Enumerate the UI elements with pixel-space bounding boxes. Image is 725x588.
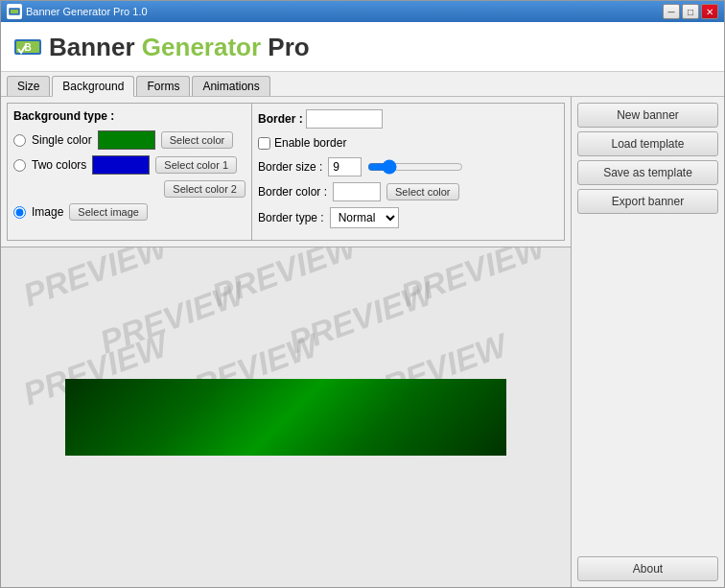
enable-border-checkbox[interactable] xyxy=(258,137,270,150)
single-color-swatch[interactable] xyxy=(98,130,155,150)
single-color-label: Single color xyxy=(32,133,92,147)
logo: B Banner Generator Pro xyxy=(12,32,310,62)
single-color-radio[interactable] xyxy=(13,134,26,147)
two-colors-label: Two colors xyxy=(32,158,86,172)
background-panel: Background type : Single color Select co… xyxy=(8,104,252,240)
border-type-select[interactable]: Normal Dashed Dotted Double xyxy=(330,207,399,228)
enable-border-label: Enable border xyxy=(274,136,346,150)
tab-size[interactable]: Size xyxy=(7,76,50,96)
border-color-button[interactable]: Select color xyxy=(386,183,458,200)
preview-area: PREVIEW PREVIEW PREVIEW PREVIEW PREVIEW … xyxy=(1,247,571,587)
border-size-label: Border size : xyxy=(258,160,322,174)
border-size-slider[interactable] xyxy=(367,159,463,175)
top-section: Background type : Single color Select co… xyxy=(1,97,571,247)
border-color-swatch[interactable] xyxy=(333,182,381,201)
preview-banner xyxy=(65,379,506,456)
tabs-bar: Size Background Forms Animations xyxy=(1,72,724,97)
about-button[interactable]: About xyxy=(577,556,718,581)
border-title-input[interactable] xyxy=(306,109,383,129)
save-template-button[interactable]: Save as template xyxy=(577,160,718,185)
tab-background[interactable]: Background xyxy=(52,76,134,97)
logo-pro: Pro xyxy=(261,33,310,61)
two-colors-row: Two colors Select color 1 xyxy=(13,155,246,175)
two-colors-swatch[interactable] xyxy=(92,155,150,175)
border-size-row: Border size : xyxy=(258,157,558,176)
new-banner-button[interactable]: New banner xyxy=(577,103,718,128)
minimize-button[interactable]: ─ xyxy=(663,4,680,19)
export-banner-button[interactable]: Export banner xyxy=(577,189,718,214)
image-radio[interactable] xyxy=(13,206,26,219)
two-colors-section: Two colors Select color 1 Select color 2 xyxy=(13,155,246,198)
logo-text: Banner Generator Pro xyxy=(49,35,310,59)
app-header: B Banner Generator Pro xyxy=(1,22,724,72)
border-color-label: Border color : xyxy=(258,185,327,199)
image-row: Image Select image xyxy=(13,203,246,221)
border-type-row: Border type : Normal Dashed Dotted Doubl… xyxy=(258,207,558,228)
select-color2-row: Select color 2 xyxy=(13,180,246,198)
maximize-button[interactable]: □ xyxy=(682,4,699,19)
enable-border-row: Enable border xyxy=(258,136,558,150)
window-controls: ─ □ ✕ xyxy=(663,4,718,19)
svg-rect-1 xyxy=(11,10,18,13)
logo-generator: Generator xyxy=(142,33,261,61)
tab-animations[interactable]: Animations xyxy=(192,76,269,96)
right-panel: New banner Load template Save as templat… xyxy=(571,97,724,587)
border-panel: Border : Enable border Border size : xyxy=(252,104,564,240)
panels-container: Background type : Single color Select co… xyxy=(1,97,571,247)
close-button[interactable]: ✕ xyxy=(701,4,718,19)
border-size-input[interactable] xyxy=(328,157,362,176)
image-label: Image xyxy=(32,205,63,219)
logo-icon: B xyxy=(12,32,43,62)
border-label: Border : xyxy=(258,112,303,126)
window-title: Banner Generator Pro 1.0 xyxy=(26,6,663,17)
load-template-button[interactable]: Load template xyxy=(577,131,718,156)
select-color2-button[interactable]: Select color 2 xyxy=(164,180,246,198)
bg-type-label: Background type : xyxy=(13,109,114,123)
app-icon xyxy=(7,4,22,19)
border-color-row: Border color : Select color xyxy=(258,182,558,201)
title-bar: Banner Generator Pro 1.0 ─ □ ✕ xyxy=(1,1,724,22)
select-image-button[interactable]: Select image xyxy=(69,203,148,221)
border-type-label: Border type : xyxy=(258,211,324,224)
select-color-button[interactable]: Select color xyxy=(161,131,233,149)
tab-forms[interactable]: Forms xyxy=(136,76,190,96)
main-window: Banner Generator Pro 1.0 ─ □ ✕ B Banner … xyxy=(0,0,725,588)
two-colors-radio[interactable] xyxy=(13,159,26,172)
select-color1-button[interactable]: Select color 1 xyxy=(155,156,237,174)
single-color-row: Single color Select color xyxy=(13,130,246,150)
inner-panels: Background type : Single color Select co… xyxy=(7,103,565,241)
logo-banner: Banner xyxy=(49,33,142,61)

=== Prompt ===
Write out every entry above exactly as it stands, minus the pictures.

=== Result ===
Enumerate the UI elements with pixel-space bounding boxes. Image is 725x588.
enable-border-checkbox[interactable] xyxy=(258,137,270,150)
single-color-swatch[interactable] xyxy=(98,130,155,150)
single-color-label: Single color xyxy=(32,133,92,147)
logo: B Banner Generator Pro xyxy=(12,32,310,62)
single-color-radio[interactable] xyxy=(13,134,26,147)
two-colors-label: Two colors xyxy=(32,158,86,172)
background-panel: Background type : Single color Select co… xyxy=(8,104,252,240)
border-type-select[interactable]: Normal Dashed Dotted Double xyxy=(330,207,399,228)
enable-border-label: Enable border xyxy=(274,136,346,150)
tab-size[interactable]: Size xyxy=(7,76,50,96)
border-color-button[interactable]: Select color xyxy=(386,183,458,200)
preview-area: PREVIEW PREVIEW PREVIEW PREVIEW PREVIEW … xyxy=(1,247,571,587)
border-size-label: Border size : xyxy=(258,160,322,174)
border-size-slider[interactable] xyxy=(367,159,463,175)
top-section: Background type : Single color Select co… xyxy=(1,97,571,247)
border-color-swatch[interactable] xyxy=(333,182,381,201)
preview-banner xyxy=(65,379,506,456)
tabs-bar: Size Background Forms Animations xyxy=(1,72,724,97)
about-button[interactable]: About xyxy=(577,556,718,581)
border-title-input[interactable] xyxy=(306,109,383,129)
save-template-button[interactable]: Save as template xyxy=(577,160,718,185)
tab-background[interactable]: Background xyxy=(52,76,134,97)
logo-pro: Pro xyxy=(261,33,310,61)
two-colors-row: Two colors Select color 1 xyxy=(13,155,246,175)
two-colors-swatch[interactable] xyxy=(92,155,150,175)
border-size-row: Border size : xyxy=(258,157,558,176)
new-banner-button[interactable]: New banner xyxy=(577,103,718,128)
minimize-button[interactable]: ─ xyxy=(663,4,680,19)
export-banner-button[interactable]: Export banner xyxy=(577,189,718,214)
image-radio[interactable] xyxy=(13,206,26,219)
two-colors-section: Two colors Select color 1 Select color 2 xyxy=(13,155,246,198)
logo-text: Banner Generator Pro xyxy=(49,35,310,59)
app-header: B Banner Generator Pro xyxy=(1,22,724,72)
border-color-label: Border color : xyxy=(258,185,327,199)
image-row: Image Select image xyxy=(13,203,246,221)
border-type-row: Border type : Normal Dashed Dotted Doubl… xyxy=(258,207,558,228)
select-color2-row: Select color 2 xyxy=(13,180,246,198)
maximize-button[interactable]: □ xyxy=(682,4,699,19)
enable-border-row: Enable border xyxy=(258,136,558,150)
window-controls: ─ □ ✕ xyxy=(663,4,718,19)
svg-rect-1 xyxy=(11,10,18,13)
logo-generator: Generator xyxy=(142,33,261,61)
tab-animations[interactable]: Animations xyxy=(192,76,269,96)
right-panel: New banner Load template Save as templat… xyxy=(571,97,724,587)
border-panel: Border : Enable border Border size : xyxy=(252,104,564,240)
panels-container: Background type : Single color Select co… xyxy=(1,97,571,247)
close-button[interactable]: ✕ xyxy=(701,4,718,19)
border-size-input[interactable] xyxy=(328,157,362,176)
image-label: Image xyxy=(32,205,63,219)
logo-icon: B xyxy=(12,32,43,62)
border-label: Border : xyxy=(258,112,303,126)
window-title: Banner Generator Pro 1.0 xyxy=(26,6,663,17)
load-template-button[interactable]: Load template xyxy=(577,131,718,156)
select-color2-button[interactable]: Select color 2 xyxy=(164,180,246,198)
bg-type-label: Background type : xyxy=(13,109,114,123)
app-icon xyxy=(7,4,22,19)
border-color-row: Border color : Select color xyxy=(258,182,558,201)
title-bar: Banner Generator Pro 1.0 ─ □ ✕ xyxy=(1,1,724,22)
select-image-button[interactable]: Select image xyxy=(69,203,148,221)
border-type-label: Border type : xyxy=(258,211,324,224)
select-color-button[interactable]: Select color xyxy=(161,131,233,149)
tab-forms[interactable]: Forms xyxy=(136,76,190,96)
main-window: Banner Generator Pro 1.0 ─ □ ✕ B Banner … xyxy=(0,0,725,588)
two-colors-radio[interactable] xyxy=(13,159,26,172)
select-color1-button[interactable]: Select color 1 xyxy=(155,156,237,174)
single-color-row: Single color Select color xyxy=(13,130,246,150)
inner-panels: Background type : Single color Select co… xyxy=(7,103,565,241)
logo-banner: Banner xyxy=(49,33,142,61)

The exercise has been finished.